After Col du Burgundy we headed back through Ivanhoe and back down to Yarra Boulevard for another lap before calling it a day.
So, how did I go, given my lack of riding in previous months? Surprisingly well. I found a great rhythm early on and on many of the climbs I felt as if I had far greater strength than I was expecting. Sure, 58km is not exactly an epic ride but it was just great to get back on the bike and cover some kays again.
Of course, there’s probably another reason I found today as “easy” as I did and it relates back to that other challenge I spoke of earlier: I’m training for the Melbourne Marathon on October 9.
Running a marathon has always been one of those things that’s been on my “bucket list” but that I’ve looked at and thought: “Nah, I’ll do that next year”. But in the wake of completing the 3 Peaks Challenge and in the company of a couple of other crazy-minded individuals I figured the time was right.
So how’s the training been going? Well, so far it’s been a remarkably smooth process. It’s been almost two months since I committed to this crazy endeavour and I’m pleased with my progress. I managed to run 15km yesterday — my longest run so far — and I’m on track for a successful attempt at the Adelaide half-marathon on August 28.

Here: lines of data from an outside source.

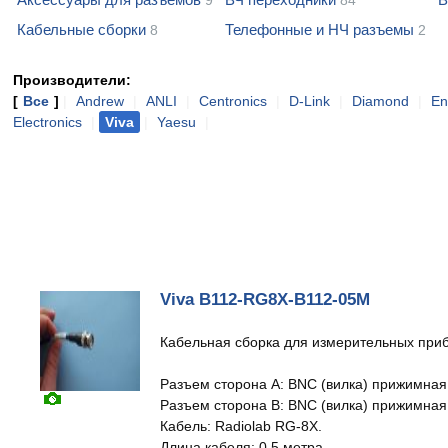
9
84
Кабельные сборки
Телефонные и НЧ разъемы
8
2
Производители:
[
Все
]
|
Andrew
|
ANLI
|
Centronics
|
D-Link
|
Diamond
|
En
Electronics
|
Viva
|
Yaesu
|
Viva B112-RG8X-B112-05M
Кабельная сборка для измерительных при
Разъем сторона A: BNC (вилка) прижимная
Разъем сторона B: BNC (вилка) прижимная
Кабель: Radiolab RG-8X.
Длина кабеля: 0,5 метра.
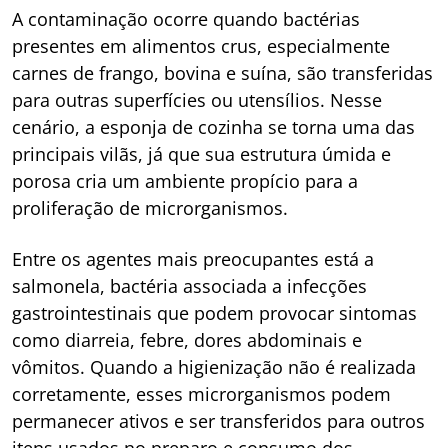
A contaminação ocorre quando bactérias
presentes em alimentos crus, especialmente
carnes de frango, bovina e suína, são transferidas
para outras superfícies ou utensílios. Nesse
cenário, a esponja de cozinha se torna uma das
principais vilãs, já que sua estrutura úmida e
porosa cria um ambiente propício para a
proliferação de microrganismos.
Entre os agentes mais preocupantes está a
salmonela, bactéria associada a infecções
gastrointestinais que podem provocar sintomas
como diarreia, febre, dores abdominais e
vômitos. Quando a higienização não é realizada
corretamente, esses microrganismos podem
permanecer ativos e ser transferidos para outros
itens usados no preparo e consumo dos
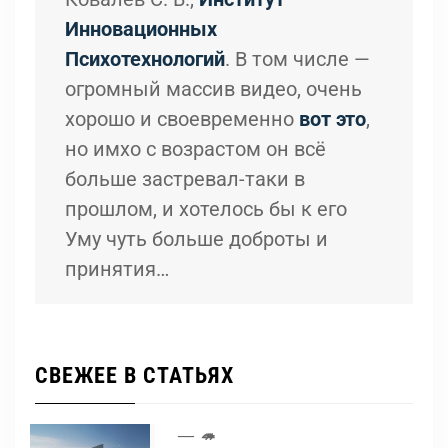
Инновационных
Психотехнологий
. В том числе —
огромный массив видео, очень
хорошо и своевременно
вот это
,
но имхо с возрастом он всё
больше застревал-таки в
прошлом, и хотелось бы к его
Уму чуть больше доброты и
принятия…
СВЕЖЕЕ В СТАТЬЯХ
🦔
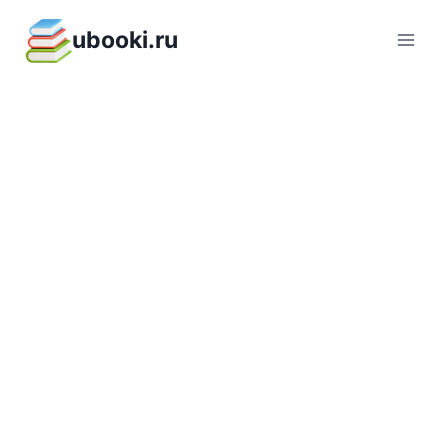
Перейти
ubooki.ru
к
содержимому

If you are at all interested in the process of training for a marathon, I would encourage all of you to head over to FortyTwoPointTwo. It’s a blog that I’m writing with those other folks I mentioned earlier — Meghan and Sarah — and I think it paints an interesting picture of three people going through the ups and downs of their first marathon.
Prior to our crazy pact we were all at different stages of training: Meghan had been running for years, Sarah was already getting through 10km with no problems and me, well, it had been more than eight years since I last ran 3km or more.
So what’s next for my cycling and, more importantly, for this site?
Well, I’m keen to continue cycling as cross-training for my marathon effort, as was the case this morning. As for the site, nothing is going to change.
I’ll continue to add climbs whenever I get the chance (I’ve got three more waiting to be written up), I’ll blog about my cross-training rides and, of course, this site will continue to provide (hopefully) valuable information for cyclists around Victoria.